Protecting your private key with the OpenPGP smartcard

Gnu Privacy Guard [1] (sometimes called GnuPG or just GPG) has long served the open source community as a tool for encrypting email and other documents. GnuPG, which is based on the OpenPGP standard, uses the familiar asymmetric key exchange approach, with a public key to encrypt the message and a private key to decrypt it. The public key is shared with other users, and the private key is kept secret by the message receiver. As long as no one discovers the private key, only the message receiver will be able to read the message.

GnuPG is thus a powerful tool for ensuring confidential communication – as long as the private key stays private. But protecting a private key is not as easy as it sounds. If you store the private key on your computer, the key is only as safe as your computer is. Your system could fall victim to malware, cyber attack, or a nosy system administrator, and if so, the private key would be at risk.
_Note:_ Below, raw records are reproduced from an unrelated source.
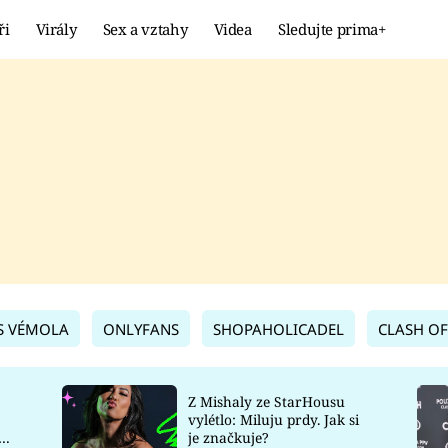
ři
Virály
Sex a vztahy
Videa
Sledujte prima+
Showbyznys
Extrém
VIRÁLY
KURIOZITY
VIDEA
KVÍZY
S VÉMOLA
ONLYFANS
SHOPAHOLICADEL
CLASH OF
Z Mishaly ze StarHousu
vylétlo: Miluju prdy. Jak si
co
je značkuje?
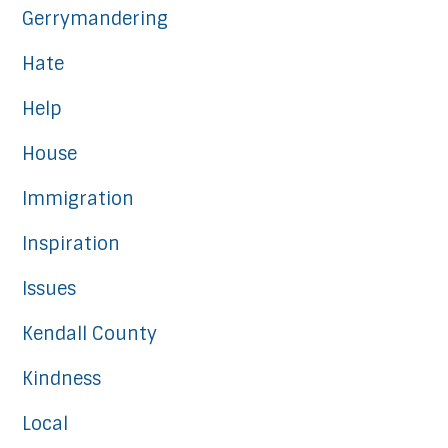
Gerrymandering
Hate
Help
House
Immigration
Inspiration
Issues
Kendall County
Kindness
Local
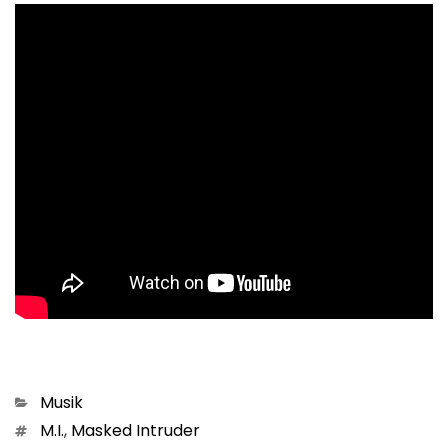
Kategorien
Musik
Schlagwörter
M.I.
,
Masked Intruder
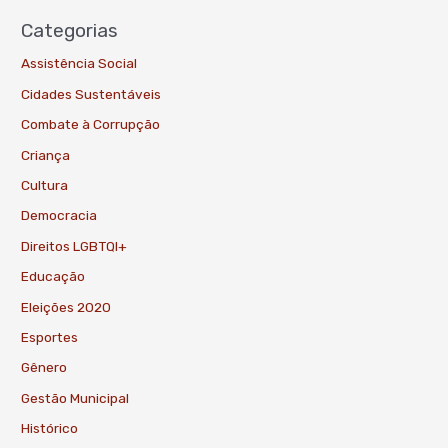
Categorias
Assistência Social
Cidades Sustentáveis
Combate à Corrupção
Criança
Cultura
Democracia
Direitos LGBTQI+
Educação
Eleições 2020
Esportes
Gênero
Gestão Municipal
Histórico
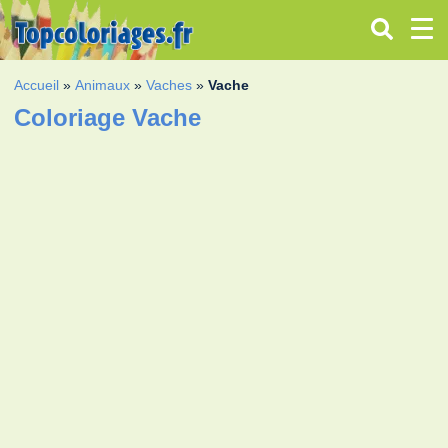
Accueil
»
Animaux
»
Vaches
»
Vache
Coloriage Vache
On the other hand, if you are a mobile worker and you have the need to use the private key from multiple locations, lugging it around on a thumb drive poses a whole different set of security issues.

One solution that is gaining momentum is to carry the private key on a smartcard. The ISO/IEC 7816-4 standard defines a method for encoding cryptographic keys on a smartcard. The OpenPGP smartcard is an implementation of ISO/IEC 7816-4 for GnuPG and other OpenPGP-compatible encryption systems.